### Problem details
Set the entries down again exactly; none may be skipped.

### Document layout analysis data

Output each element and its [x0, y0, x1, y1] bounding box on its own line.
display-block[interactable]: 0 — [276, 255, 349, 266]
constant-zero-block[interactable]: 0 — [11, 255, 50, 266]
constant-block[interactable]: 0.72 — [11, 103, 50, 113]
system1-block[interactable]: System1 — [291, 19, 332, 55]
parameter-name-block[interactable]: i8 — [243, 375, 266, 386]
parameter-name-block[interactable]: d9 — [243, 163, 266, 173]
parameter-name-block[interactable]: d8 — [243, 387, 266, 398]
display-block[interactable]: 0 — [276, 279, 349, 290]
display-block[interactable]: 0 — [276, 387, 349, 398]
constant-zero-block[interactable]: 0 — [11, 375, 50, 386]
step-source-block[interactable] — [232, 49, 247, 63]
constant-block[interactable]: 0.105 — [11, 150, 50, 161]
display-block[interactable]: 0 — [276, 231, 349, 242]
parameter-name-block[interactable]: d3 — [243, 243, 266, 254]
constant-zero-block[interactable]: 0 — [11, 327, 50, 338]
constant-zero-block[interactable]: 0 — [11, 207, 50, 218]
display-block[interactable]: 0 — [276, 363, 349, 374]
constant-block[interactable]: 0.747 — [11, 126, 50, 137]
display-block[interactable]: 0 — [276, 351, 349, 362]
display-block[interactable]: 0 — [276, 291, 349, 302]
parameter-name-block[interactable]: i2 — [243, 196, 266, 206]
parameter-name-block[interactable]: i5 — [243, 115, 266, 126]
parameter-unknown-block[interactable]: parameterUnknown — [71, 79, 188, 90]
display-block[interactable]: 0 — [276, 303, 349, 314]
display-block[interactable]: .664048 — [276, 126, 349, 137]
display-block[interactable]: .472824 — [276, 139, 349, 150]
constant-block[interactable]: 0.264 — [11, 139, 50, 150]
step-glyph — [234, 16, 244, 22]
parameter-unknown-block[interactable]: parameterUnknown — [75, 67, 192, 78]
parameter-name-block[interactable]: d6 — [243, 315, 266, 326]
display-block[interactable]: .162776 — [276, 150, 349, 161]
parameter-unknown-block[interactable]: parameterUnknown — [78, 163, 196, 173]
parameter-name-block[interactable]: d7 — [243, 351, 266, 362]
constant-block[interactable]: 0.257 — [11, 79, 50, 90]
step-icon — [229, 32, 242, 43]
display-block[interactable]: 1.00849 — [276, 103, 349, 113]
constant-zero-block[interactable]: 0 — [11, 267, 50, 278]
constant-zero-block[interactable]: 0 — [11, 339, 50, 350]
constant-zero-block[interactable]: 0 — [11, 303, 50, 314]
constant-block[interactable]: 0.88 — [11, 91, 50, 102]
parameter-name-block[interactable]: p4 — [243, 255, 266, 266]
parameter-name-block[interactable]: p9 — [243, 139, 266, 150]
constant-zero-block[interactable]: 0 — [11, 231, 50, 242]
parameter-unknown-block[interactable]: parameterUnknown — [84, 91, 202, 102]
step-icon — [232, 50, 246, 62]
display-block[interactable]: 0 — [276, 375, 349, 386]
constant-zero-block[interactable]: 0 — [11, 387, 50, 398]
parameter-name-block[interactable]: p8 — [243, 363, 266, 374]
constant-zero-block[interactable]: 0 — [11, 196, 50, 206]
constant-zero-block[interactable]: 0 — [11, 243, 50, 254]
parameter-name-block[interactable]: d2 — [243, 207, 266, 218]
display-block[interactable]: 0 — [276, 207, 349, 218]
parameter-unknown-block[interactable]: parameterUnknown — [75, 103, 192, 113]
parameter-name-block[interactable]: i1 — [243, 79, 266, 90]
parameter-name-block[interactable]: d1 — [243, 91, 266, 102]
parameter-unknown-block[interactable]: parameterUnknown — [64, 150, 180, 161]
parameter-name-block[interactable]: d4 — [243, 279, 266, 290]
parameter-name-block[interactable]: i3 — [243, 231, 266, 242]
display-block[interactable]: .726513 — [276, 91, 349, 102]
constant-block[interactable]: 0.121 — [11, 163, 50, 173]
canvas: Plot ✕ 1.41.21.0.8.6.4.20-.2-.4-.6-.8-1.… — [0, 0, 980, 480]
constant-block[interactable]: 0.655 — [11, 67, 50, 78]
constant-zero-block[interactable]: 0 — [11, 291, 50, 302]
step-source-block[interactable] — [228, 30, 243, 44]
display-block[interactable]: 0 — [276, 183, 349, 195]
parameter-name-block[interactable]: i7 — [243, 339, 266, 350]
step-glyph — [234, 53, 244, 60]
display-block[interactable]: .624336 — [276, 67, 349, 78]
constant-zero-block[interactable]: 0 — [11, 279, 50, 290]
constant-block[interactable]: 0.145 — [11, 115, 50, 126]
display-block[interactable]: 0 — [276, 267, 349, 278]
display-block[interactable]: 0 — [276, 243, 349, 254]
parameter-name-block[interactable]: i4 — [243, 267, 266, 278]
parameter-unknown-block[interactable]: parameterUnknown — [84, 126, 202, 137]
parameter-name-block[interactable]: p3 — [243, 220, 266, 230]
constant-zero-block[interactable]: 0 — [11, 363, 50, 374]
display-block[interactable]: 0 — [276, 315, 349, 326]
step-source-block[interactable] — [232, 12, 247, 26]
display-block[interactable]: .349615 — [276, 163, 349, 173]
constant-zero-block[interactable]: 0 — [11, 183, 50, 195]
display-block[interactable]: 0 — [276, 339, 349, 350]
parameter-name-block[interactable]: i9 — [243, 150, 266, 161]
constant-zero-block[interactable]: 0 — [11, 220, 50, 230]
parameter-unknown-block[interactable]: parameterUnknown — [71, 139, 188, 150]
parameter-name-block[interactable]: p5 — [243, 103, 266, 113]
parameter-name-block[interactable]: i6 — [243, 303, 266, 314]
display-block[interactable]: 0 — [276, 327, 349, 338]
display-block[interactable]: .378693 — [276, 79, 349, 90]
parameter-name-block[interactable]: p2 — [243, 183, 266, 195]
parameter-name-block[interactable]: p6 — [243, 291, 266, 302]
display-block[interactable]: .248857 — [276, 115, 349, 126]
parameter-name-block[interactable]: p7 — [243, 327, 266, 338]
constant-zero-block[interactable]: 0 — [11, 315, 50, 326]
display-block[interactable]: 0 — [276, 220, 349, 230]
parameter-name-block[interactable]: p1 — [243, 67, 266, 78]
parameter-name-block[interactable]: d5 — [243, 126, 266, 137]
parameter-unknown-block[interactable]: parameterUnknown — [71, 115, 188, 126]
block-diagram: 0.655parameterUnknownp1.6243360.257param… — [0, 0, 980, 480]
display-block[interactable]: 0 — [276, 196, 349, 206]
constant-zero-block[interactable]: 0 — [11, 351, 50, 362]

### Answer for this exercise
Output each element and its [x0, y0, x1, y1] bounding box on its own line.
display-block[interactable]: 0 — [276, 255, 349, 266]
constant-zero-block[interactable]: 0 — [11, 255, 50, 266]
constant-block[interactable]: 0.72 — [11, 103, 50, 113]
system1-block[interactable]: System1 — [291, 19, 332, 55]
parameter-name-block[interactable]: i8 — [243, 375, 266, 386]
parameter-name-block[interactable]: d9 — [243, 163, 266, 173]
parameter-name-block[interactable]: d8 — [243, 387, 266, 398]
display-block[interactable]: 0 — [276, 279, 349, 290]
display-block[interactable]: 0 — [276, 387, 349, 398]
constant-zero-block[interactable]: 0 — [11, 375, 50, 386]
step-source-block[interactable] — [232, 49, 247, 63]
constant-block[interactable]: 0.105 — [11, 150, 50, 161]
display-block[interactable]: 0 — [276, 231, 349, 242]
parameter-name-block[interactable]: d3 — [243, 243, 266, 254]
constant-zero-block[interactable]: 0 — [11, 327, 50, 338]
constant-zero-block[interactable]: 0 — [11, 207, 50, 218]
display-block[interactable]: 0 — [276, 363, 349, 374]
constant-block[interactable]: 0.747 — [11, 126, 50, 137]
display-block[interactable]: 0 — [276, 351, 349, 362]
display-block[interactable]: 0 — [276, 291, 349, 302]
parameter-name-block[interactable]: i2 — [243, 196, 266, 206]
parameter-name-block[interactable]: i5 — [243, 115, 266, 126]
parameter-unknown-block[interactable]: parameterUnknown — [71, 79, 188, 90]
display-block[interactable]: 0 — [276, 303, 349, 314]
display-block[interactable]: .664048 — [276, 126, 349, 137]
display-block[interactable]: .472824 — [276, 139, 349, 150]
constant-block[interactable]: 0.264 — [11, 139, 50, 150]
step-glyph — [234, 16, 244, 22]
parameter-unknown-block[interactable]: parameterUnknown — [75, 67, 192, 78]
parameter-name-block[interactable]: d6 — [243, 315, 266, 326]
display-block[interactable]: .162776 — [276, 150, 349, 161]
parameter-unknown-block[interactable]: parameterUnknown — [78, 163, 196, 173]
parameter-name-block[interactable]: d7 — [243, 351, 266, 362]
constant-block[interactable]: 0.257 — [11, 79, 50, 90]
step-icon — [229, 32, 242, 43]
display-block[interactable]: 1.00849 — [276, 103, 349, 113]
constant-zero-block[interactable]: 0 — [11, 267, 50, 278]
constant-zero-block[interactable]: 0 — [11, 339, 50, 350]
constant-zero-block[interactable]: 0 — [11, 303, 50, 314]
constant-block[interactable]: 0.88 — [11, 91, 50, 102]
parameter-name-block[interactable]: p4 — [243, 255, 266, 266]
parameter-name-block[interactable]: p9 — [243, 139, 266, 150]
constant-zero-block[interactable]: 0 — [11, 231, 50, 242]
parameter-unknown-block[interactable]: parameterUnknown — [84, 91, 202, 102]
step-icon — [232, 50, 246, 62]
display-block[interactable]: 0 — [276, 375, 349, 386]
constant-zero-block[interactable]: 0 — [11, 387, 50, 398]
parameter-name-block[interactable]: p8 — [243, 363, 266, 374]
constant-zero-block[interactable]: 0 — [11, 196, 50, 206]
constant-zero-block[interactable]: 0 — [11, 243, 50, 254]
parameter-name-block[interactable]: d2 — [243, 207, 266, 218]
display-block[interactable]: 0 — [276, 207, 349, 218]
parameter-unknown-block[interactable]: parameterUnknown — [75, 103, 192, 113]
parameter-name-block[interactable]: i1 — [243, 79, 266, 90]
parameter-name-block[interactable]: d1 — [243, 91, 266, 102]
parameter-unknown-block[interactable]: parameterUnknown — [64, 150, 180, 161]
parameter-name-block[interactable]: d4 — [243, 279, 266, 290]
parameter-name-block[interactable]: i3 — [243, 231, 266, 242]
display-block[interactable]: .726513 — [276, 91, 349, 102]
constant-block[interactable]: 0.121 — [11, 163, 50, 173]
canvas: Plot ✕ 1.41.21.0.8.6.4.20-.2-.4-.6-.8-1.… — [0, 0, 980, 480]
constant-block[interactable]: 0.655 — [11, 67, 50, 78]
constant-zero-block[interactable]: 0 — [11, 291, 50, 302]
step-source-block[interactable] — [228, 30, 243, 44]
display-block[interactable]: 0 — [276, 183, 349, 195]
parameter-name-block[interactable]: i7 — [243, 339, 266, 350]
step-glyph — [234, 53, 244, 60]
display-block[interactable]: .624336 — [276, 67, 349, 78]
constant-zero-block[interactable]: 0 — [11, 279, 50, 290]
constant-block[interactable]: 0.145 — [11, 115, 50, 126]
display-block[interactable]: 0 — [276, 267, 349, 278]
display-block[interactable]: 0 — [276, 243, 349, 254]
parameter-name-block[interactable]: i4 — [243, 267, 266, 278]
parameter-unknown-block[interactable]: parameterUnknown — [84, 126, 202, 137]
parameter-name-block[interactable]: p3 — [243, 220, 266, 230]
constant-zero-block[interactable]: 0 — [11, 363, 50, 374]
display-block[interactable]: 0 — [276, 315, 349, 326]
step-source-block[interactable] — [232, 12, 247, 26]
display-block[interactable]: .349615 — [276, 163, 349, 173]
constant-zero-block[interactable]: 0 — [11, 183, 50, 195]
display-block[interactable]: 0 — [276, 339, 349, 350]
parameter-name-block[interactable]: i9 — [243, 150, 266, 161]
constant-zero-block[interactable]: 0 — [11, 220, 50, 230]
parameter-unknown-block[interactable]: parameterUnknown — [71, 139, 188, 150]
parameter-name-block[interactable]: p5 — [243, 103, 266, 113]
parameter-name-block[interactable]: i6 — [243, 303, 266, 314]
display-block[interactable]: 0 — [276, 327, 349, 338]
display-block[interactable]: .378693 — [276, 79, 349, 90]
parameter-name-block[interactable]: p2 — [243, 183, 266, 195]
parameter-name-block[interactable]: p6 — [243, 291, 266, 302]
display-block[interactable]: .248857 — [276, 115, 349, 126]
parameter-name-block[interactable]: p7 — [243, 327, 266, 338]
constant-zero-block[interactable]: 0 — [11, 315, 50, 326]
display-block[interactable]: 0 — [276, 220, 349, 230]
parameter-name-block[interactable]: p1 — [243, 67, 266, 78]
parameter-name-block[interactable]: d5 — [243, 126, 266, 137]
parameter-unknown-block[interactable]: parameterUnknown — [71, 115, 188, 126]
block-diagram: 0.655parameterUnknownp1.6243360.257param… — [0, 0, 980, 480]
display-block[interactable]: 0 — [276, 196, 349, 206]
constant-zero-block[interactable]: 0 — [11, 351, 50, 362]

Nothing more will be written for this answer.